** TASK DETAILS **
Every entry should be returned unchanged, with the pictures omitted.

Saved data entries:
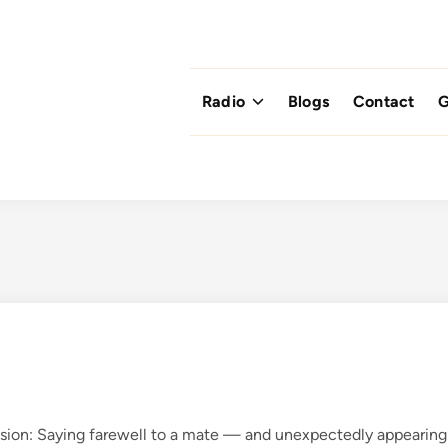
Radio
Blogs
Contact
G
sion: Saying farewell to a mate — and unexpectedly appearing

** SOLUTION TO THE EXERCISE **
Radio
Blogs
Contact
G
sion: Saying farewell to a mate — and unexpectedly appearing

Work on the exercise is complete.